Porque es que, no nos
engañemos: Los poetas ---no sólo los poetas, por supuesto--- nos hemos tirado
demasiado tiempo contando de todo corazón y con el alma desnuda toda una sarta
de viejas historias falsas con un petate cargado de palabras que creíamos
poéticas ---como si hubiera palabras poéticas y no poéticas---, demasiado
tiempo ocupándonos en desvelar el ser oculto y trascendente de las cosas con
lenguas prestadas e intervenidas imperialmente que no sabían agradecer ni el
don de la lengua materna ni el privilegio de las respiraciones compartidas,
demasiado tiempo también elaborando complejos dispositivos lingüístico-técnicos
con los que dar muestra del buen saber hacer de nuestro ego y,
consecuentemente, demasiado tiempo sin tomar conciencia de que todo era mucho
más sencillo, tan sencillo como traer el mundo al mundo haciendo visible la
invisibilidad que nos construye libidinal e históricamente, las contradicciones
cambiantes de las que la poesía se nutre y las redes y los nudos que nos
atraviesan, todo ese magma, en fin, que podríamos designar como la relación
existente entre el yo y el yo soy o entre nosotros y lo que somos ---si ustedes
prefieren que lo enuncie así.
Y es que la poesía
---lejos de esa imagen (por otra parte tan grata al Imperio y tan útil a sus
múltiples instancias coercitivas), esa imagen de la poesía como la expresión de
las verdades últimas del alma humana: el amor, la libertad (léase el amor
espectacular del deseo prefabricado, la libertad de vender nuestra fuerza de
trabajo en el mercado mundo libre de la perfecta civilización occidental y un
etcétera largo hasta el hartazgo)--- lejos de todo esto, digo, la poesía ---ya
lo dijo Audre Lorde---, “la poesía no es un lujo” ya que “si no hubiera poesía
un día cualquiera en el mundo, se inventaría ese día, porque el hambre sería
intolerable”. Y al hilo de estas últimas palabras de la desconocida pero
enormísima Muriel Rukeyser con las que acabo de enlazar la categórica y brutal
afirmación de la poeta afroamericana Audre Lorde, me han venido al magín
también otros versos de un autor más conocido entre el público europeo, Charles
Bukowski, que me parece que también enganchan con los de estas dos mujeres e
ilustran a la perfección esto que trato de decir y que cantando cuentan algo
así como que “la palabra debería ser / como la mantequilla, los aguacates, / el
bistec o los bollos recién horneados, o los aros de cebolla o / aquello que se
precise de veras,/ sea lo que sea.
tendría casi que ser / como si se pudieran coger las palabras / y comérselas”.
A mi juicio de poeta
cateto a mucho honra, los poemas de Para nombrar una ciudad comparten
estas certezas que hilvanando citas les vengo exponiendo. “Poetas” ---dice
David---: “tenderos en una isla misteriosa / hospitalarios anfitriones / sin
cobijo”. Me alegra poder dejar aquí escrito que la poesía de David Eloy ---como
la de otra mucha gente viva y muerta que siento compañera--- no es un lujo
superfluo sino una necesidad primaria que se afana, risueña y tenaz, por hacer
la vida toda más viva, digna y habitable.
3.
Y poco más: Quizá sólo
intentar llegarles por una última vereda al porqué de que al principio yo les
dijera que los poemas de este libro, aparte de admirablemente buenos, como
suele decirse, me parecen poemas necesarios.
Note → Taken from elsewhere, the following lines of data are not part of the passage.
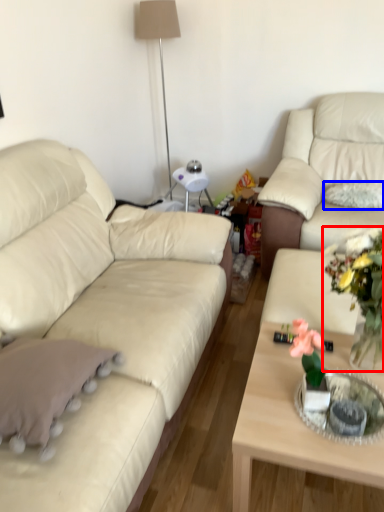 Question: Which of the following is the farthest to the observer, floral arrangement (highlighted by a red box) or pillow (highlighted by a blue box)?

Choices:
 (A) floral arrangement
 (B) pillow

Answer: (B) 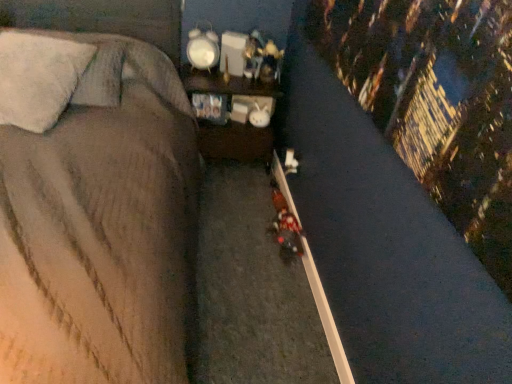 The width and height of the screenshot is (512, 384). Identify the location of wooden shelf at center. (234, 140).

The image size is (512, 384). Describe the element at coordinates (99, 214) in the screenshot. I see `soft gray fabric bed at center` at that location.

Identify the location of shiny plastic toy at center. (262, 59).

From a real-world perspective, is shiny plastic toy at center physically located above or below white fluffy pillow at upper left?

In terms of real-world spatial position, shiny plastic toy at center is above white fluffy pillow at upper left.

Considering the positions of points (280, 60) and (36, 131), is point (280, 60) closer to camera compared to point (36, 131)?

No, it is behind (36, 131).

In the image, is shiny plastic toy at center positioned in front of or behind white fluffy pillow at upper left?

In the image, shiny plastic toy at center appears behind white fluffy pillow at upper left.

From the picture: From the image's perspective, is shiny plastic toy at center under white fluffy pillow at upper left?

Incorrect, from the image's perspective, shiny plastic toy at center is higher than white fluffy pillow at upper left.

The width and height of the screenshot is (512, 384). In order to click on furniture lying on the right of soft gray fabric bed at center in this screenshot , I will do `click(234, 140)`.

Is wooden shelf at center looking in the opposite direction of soft gray fabric bed at center?

wooden shelf at center is not turned away from soft gray fabric bed at center.

Is point (227, 155) closer or farther from the camera than point (117, 67)?

Point (227, 155).

Considering the positions of objects wooden shelf at center and soft gray fabric bed at center in the image provided, who is in front, wooden shelf at center or soft gray fabric bed at center?

soft gray fabric bed at center is more forward.

Which of these two, soft gray fabric bed at center or shiny plastic toy at center, is wider?

soft gray fabric bed at center is wider.

From a real-world perspective, is soft gray fabric bed at center located higher than shiny plastic toy at center?

Actually, soft gray fabric bed at center is physically below shiny plastic toy at center in the real world.

From the image's perspective, which is below, soft gray fabric bed at center or shiny plastic toy at center?

soft gray fabric bed at center is shown below in the image.

Are soft gray fabric bed at center and shiny plastic toy at center making contact?

No, soft gray fabric bed at center is not making contact with shiny plastic toy at center.

Measure the distance from shiny plastic toy at center to wooden shelf at center.

shiny plastic toy at center and wooden shelf at center are 9.21 inches apart from each other.

How many degrees apart are the facing directions of shiny plastic toy at center and wooden shelf at center?

The angular difference between shiny plastic toy at center and wooden shelf at center is 31.9 degrees.

Based on the photo, considering the positions of objects shiny plastic toy at center and wooden shelf at center in the image provided, who is more to the left, shiny plastic toy at center or wooden shelf at center?

wooden shelf at center.

Considering the sizes of shiny plastic toy at center and wooden shelf at center in the image, is shiny plastic toy at center taller or shorter than wooden shelf at center?

Clearly, shiny plastic toy at center is shorter compared to wooden shelf at center.

Is white fluffy pillow at upper left looking in the opposite direction of soft gray fabric bed at center?

Yes, soft gray fabric bed at center is at the back of white fluffy pillow at upper left.

Visually, is white fluffy pillow at upper left positioned to the left or to the right of soft gray fabric bed at center?

white fluffy pillow at upper left is positioned on soft gray fabric bed at center's left side.

In the scene shown: Considering the relative sizes of white fluffy pillow at upper left and soft gray fabric bed at center in the image provided, is white fluffy pillow at upper left taller than soft gray fabric bed at center?

In fact, white fluffy pillow at upper left may be shorter than soft gray fabric bed at center.

From a real-world perspective, who is located lower, soft gray fabric bed at center or white fluffy pillow at upper left?

soft gray fabric bed at center is physically lower.

Does soft gray fabric bed at center appear on the right side of white fluffy pillow at upper left?

Yes.

How different are the orientations of soft gray fabric bed at center and white fluffy pillow at upper left in degrees?

soft gray fabric bed at center and white fluffy pillow at upper left are facing 24.6 degrees away from each other.

From the picture: From the image's perspective, between soft gray fabric bed at center and white fluffy pillow at upper left, which one is located above?

From the image's view, white fluffy pillow at upper left is above.

Between wooden shelf at center and white fluffy pillow at upper left, which one has larger size?

wooden shelf at center.

From a real-world perspective, who is located lower, wooden shelf at center or white fluffy pillow at upper left?

In real-world perspective, wooden shelf at center is lower.

From the image's perspective, relative to white fluffy pillow at upper left, is wooden shelf at center above or below?

Based on their image positions, wooden shelf at center is located beneath white fluffy pillow at upper left.

Between wooden shelf at center and white fluffy pillow at upper left, which one appears on the left side from the viewer's perspective?

Positioned to the left is white fluffy pillow at upper left.

Find the location of a particular element. This screenshot has height=384, width=512. pillow beneath the shiny plastic toy at center (from a real-world perspective) is located at coordinates (38, 78).

Locate an element on the screen. furniture behind the soft gray fabric bed at center is located at coordinates (234, 140).

Looking at this image, based on their spatial positions, is wooden shelf at center or soft gray fabric bed at center closer to shiny plastic toy at center?

Among the two, wooden shelf at center is located nearer to shiny plastic toy at center.

Estimate the real-world distances between objects in this image. Which object is closer to wooden shelf at center, shiny plastic toy at center or white fluffy pillow at upper left?

shiny plastic toy at center.

Which object lies nearer to the anchor point white fluffy pillow at upper left, wooden shelf at center or soft gray fabric bed at center?

The object closer to white fluffy pillow at upper left is soft gray fabric bed at center.

Estimate the real-world distances between objects in this image. Which object is further from wooden shelf at center, white fluffy pillow at upper left or soft gray fabric bed at center?

Based on the image, white fluffy pillow at upper left appears to be further to wooden shelf at center.

Estimate the real-world distances between objects in this image. Which object is closer to wooden shelf at center, soft gray fabric bed at center or white fluffy pillow at upper left?

Among the two, soft gray fabric bed at center is located nearer to wooden shelf at center.

Estimate the real-world distances between objects in this image. Which object is closer to shiny plastic toy at center, white fluffy pillow at upper left or wooden shelf at center?

wooden shelf at center is closer to shiny plastic toy at center.

Estimate the real-world distances between objects in this image. Which object is further from white fluffy pillow at upper left, shiny plastic toy at center or soft gray fabric bed at center?

The object further to white fluffy pillow at upper left is shiny plastic toy at center.

Looking at the image, which one is located further to wooden shelf at center, white fluffy pillow at upper left or shiny plastic toy at center?

Among the two, white fluffy pillow at upper left is located further to wooden shelf at center.

Where is `furniture between white fluffy pillow at upper left and shiny plastic toy at center from left to right`? furniture between white fluffy pillow at upper left and shiny plastic toy at center from left to right is located at coordinates (234, 140).

This screenshot has width=512, height=384. Identify the location of pillow between soft gray fabric bed at center and shiny plastic toy at center from front to back. (38, 78).

The width and height of the screenshot is (512, 384). Find the location of `toy between soft gray fabric bed at center and wooden shelf at center in the front-back direction`. toy between soft gray fabric bed at center and wooden shelf at center in the front-back direction is located at coordinates (262, 59).

The image size is (512, 384). What are the coordinates of `pillow located between soft gray fabric bed at center and wooden shelf at center in the depth direction` in the screenshot? It's located at (38, 78). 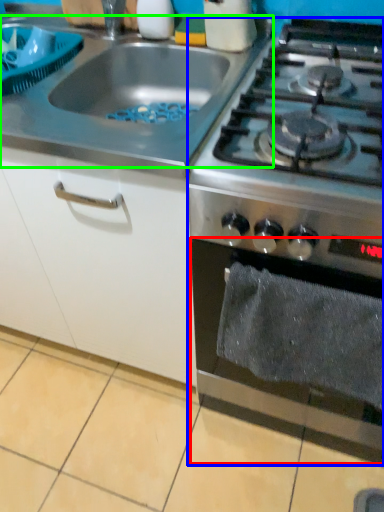 Question: Based on their relative distances, which object is nearer to oven (highlighted by a red box)? Choose from gas stove (highlighted by a blue box) and gas stove (highlighted by a green box).

Choices:
 (A) gas stove
 (B) gas stove

Answer: (A) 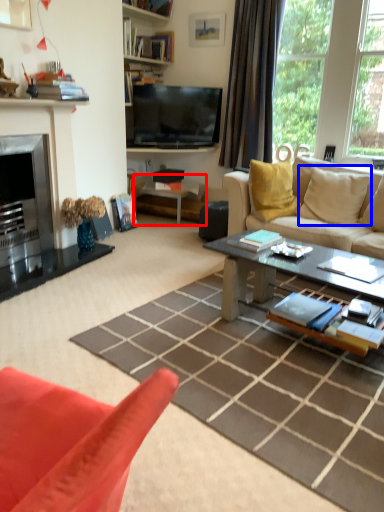 Question: Among these objects, which one is nearest to the camera, side table (highlighted by a red box) or pillow (highlighted by a blue box)?

Choices:
 (A) side table
 (B) pillow

Answer: (B) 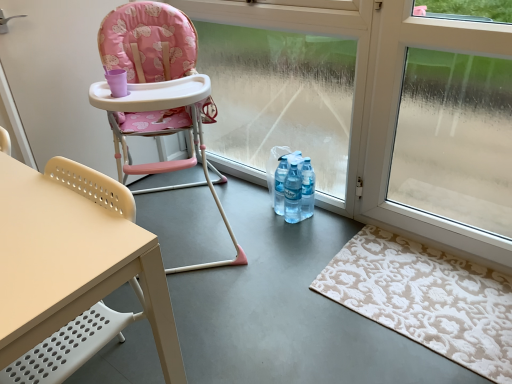 This screenshot has width=512, height=384. What are the coordinates of `free spot in front of pink fabric highchair at left, the 1th chair when ordered from back to front` in the screenshot? It's located at (232, 315). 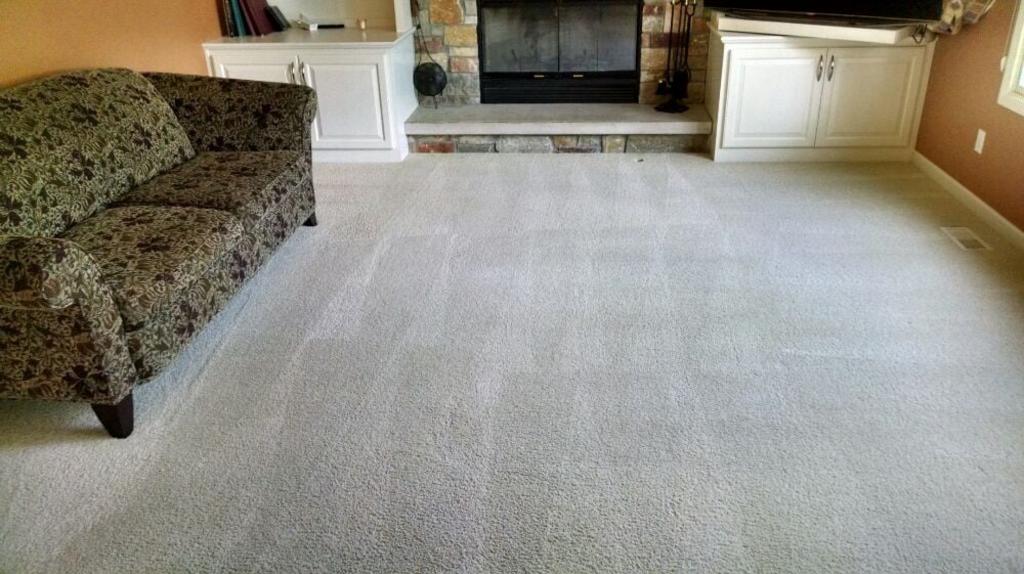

Para mí, son poemas cuya lectura,
además de lo ya dicho, me hace “comunicar con la comunidad perdida” de la que
hablaba el poeta palestino Mahmud Darwish, poemas que, aunque no puedan reparar
lo perdido, se rebelan contra el espacio que nos separa en una labor decidida
por reunir aquello que el Imperio dispersa y amenaza. David Eloy ha hecho de
este su quinto libro un poemario audaz y hermoso en donde el lenguaje tiene el
pulso de los cuerpos vivos y esa suerte de reflexión intensa que sólo procuran
el amor, la inquietud y la esperanza.
René Char decía que “la
poesía es vigilia”, mantenerse en vigilia, resistir. David Eloy Rodríguez lo
tiene esto bien claro y lo sabe como poca gente sabe poner en el papel, hacerlo
cuerpo suyo y compartirlo de viva voz en su lengua materna. Yo brindo porque
siga siendo así y me animo a proponerles, cuando se hagan con el libro y ya lo
lean, que dejen la poesía y vuelvan a la vida para que, como Miguel Hernández dejó
dicho, “hablemos sobre el vino y la cosecha”.